*** Opening DATASET RECORDS ***

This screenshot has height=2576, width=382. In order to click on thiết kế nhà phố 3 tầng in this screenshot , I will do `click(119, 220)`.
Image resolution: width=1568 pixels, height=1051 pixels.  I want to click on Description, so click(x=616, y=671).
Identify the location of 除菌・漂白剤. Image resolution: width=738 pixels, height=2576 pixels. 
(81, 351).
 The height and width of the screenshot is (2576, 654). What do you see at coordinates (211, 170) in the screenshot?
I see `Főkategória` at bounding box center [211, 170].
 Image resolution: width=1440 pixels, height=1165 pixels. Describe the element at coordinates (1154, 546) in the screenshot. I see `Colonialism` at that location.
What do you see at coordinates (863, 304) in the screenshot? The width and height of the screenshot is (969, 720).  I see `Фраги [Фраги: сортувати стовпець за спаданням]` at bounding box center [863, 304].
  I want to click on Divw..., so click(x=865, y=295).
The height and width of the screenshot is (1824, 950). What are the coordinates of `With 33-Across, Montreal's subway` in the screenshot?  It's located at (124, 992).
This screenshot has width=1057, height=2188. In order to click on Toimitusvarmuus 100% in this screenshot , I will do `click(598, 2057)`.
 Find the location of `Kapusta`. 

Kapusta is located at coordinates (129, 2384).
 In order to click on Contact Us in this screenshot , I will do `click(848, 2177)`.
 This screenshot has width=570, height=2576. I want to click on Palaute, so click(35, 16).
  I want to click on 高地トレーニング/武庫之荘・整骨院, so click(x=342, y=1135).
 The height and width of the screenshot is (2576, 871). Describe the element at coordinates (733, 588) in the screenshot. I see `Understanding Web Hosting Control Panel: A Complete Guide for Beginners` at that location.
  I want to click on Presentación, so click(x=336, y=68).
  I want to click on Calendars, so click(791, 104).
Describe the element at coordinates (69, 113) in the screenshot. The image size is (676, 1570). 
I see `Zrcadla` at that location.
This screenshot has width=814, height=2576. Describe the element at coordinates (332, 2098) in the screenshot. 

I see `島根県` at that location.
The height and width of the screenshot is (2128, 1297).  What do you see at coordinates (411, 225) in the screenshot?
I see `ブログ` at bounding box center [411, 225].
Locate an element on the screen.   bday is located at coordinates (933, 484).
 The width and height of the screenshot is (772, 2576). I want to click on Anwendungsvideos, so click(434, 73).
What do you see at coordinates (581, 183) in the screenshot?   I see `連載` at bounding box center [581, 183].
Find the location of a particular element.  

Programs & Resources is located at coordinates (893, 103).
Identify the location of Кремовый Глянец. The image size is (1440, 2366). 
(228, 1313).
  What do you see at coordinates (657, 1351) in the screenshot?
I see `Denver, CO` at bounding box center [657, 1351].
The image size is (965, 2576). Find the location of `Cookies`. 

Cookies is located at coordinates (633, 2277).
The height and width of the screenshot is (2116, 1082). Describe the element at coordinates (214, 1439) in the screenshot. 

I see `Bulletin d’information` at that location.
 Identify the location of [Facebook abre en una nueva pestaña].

*** Closing DATASET RECORDS ***

WHAT IS EXPECTED: Return the entries above in full and exactly as written.

EXERCISE ANSWER:
This screenshot has height=2576, width=382. In order to click on thiết kế nhà phố 3 tầng in this screenshot , I will do `click(119, 220)`.
Image resolution: width=1568 pixels, height=1051 pixels.  I want to click on Description, so click(x=616, y=671).
Identify the location of 除菌・漂白剤. Image resolution: width=738 pixels, height=2576 pixels. 
(81, 351).
 The height and width of the screenshot is (2576, 654). What do you see at coordinates (211, 170) in the screenshot?
I see `Főkategória` at bounding box center [211, 170].
 Image resolution: width=1440 pixels, height=1165 pixels. Describe the element at coordinates (1154, 546) in the screenshot. I see `Colonialism` at that location.
What do you see at coordinates (863, 304) in the screenshot? The width and height of the screenshot is (969, 720).  I see `Фраги [Фраги: сортувати стовпець за спаданням]` at bounding box center [863, 304].
  I want to click on Divw..., so click(x=865, y=295).
The height and width of the screenshot is (1824, 950). What are the coordinates of `With 33-Across, Montreal's subway` in the screenshot?  It's located at (124, 992).
This screenshot has width=1057, height=2188. In order to click on Toimitusvarmuus 100% in this screenshot , I will do `click(598, 2057)`.
 Find the location of `Kapusta`. 

Kapusta is located at coordinates (129, 2384).
 In order to click on Contact Us in this screenshot , I will do `click(848, 2177)`.
 This screenshot has width=570, height=2576. I want to click on Palaute, so click(35, 16).
  I want to click on 高地トレーニング/武庫之荘・整骨院, so click(x=342, y=1135).
 The height and width of the screenshot is (2576, 871). Describe the element at coordinates (733, 588) in the screenshot. I see `Understanding Web Hosting Control Panel: A Complete Guide for Beginners` at that location.
  I want to click on Presentación, so click(x=336, y=68).
  I want to click on Calendars, so click(791, 104).
Describe the element at coordinates (69, 113) in the screenshot. The image size is (676, 1570). 
I see `Zrcadla` at that location.
This screenshot has width=814, height=2576. Describe the element at coordinates (332, 2098) in the screenshot. 

I see `島根県` at that location.
The height and width of the screenshot is (2128, 1297).  What do you see at coordinates (411, 225) in the screenshot?
I see `ブログ` at bounding box center [411, 225].
Locate an element on the screen.   bday is located at coordinates (933, 484).
 The width and height of the screenshot is (772, 2576). I want to click on Anwendungsvideos, so click(434, 73).
What do you see at coordinates (581, 183) in the screenshot?   I see `連載` at bounding box center [581, 183].
Find the location of a particular element.  

Programs & Resources is located at coordinates (893, 103).
Identify the location of Кремовый Глянец. The image size is (1440, 2366). 
(228, 1313).
  What do you see at coordinates (657, 1351) in the screenshot?
I see `Denver, CO` at bounding box center [657, 1351].
The image size is (965, 2576). Find the location of `Cookies`. 

Cookies is located at coordinates (633, 2277).
The height and width of the screenshot is (2116, 1082). Describe the element at coordinates (214, 1439) in the screenshot. 

I see `Bulletin d’information` at that location.
 Identify the location of [Facebook abre en una nueva pestaña].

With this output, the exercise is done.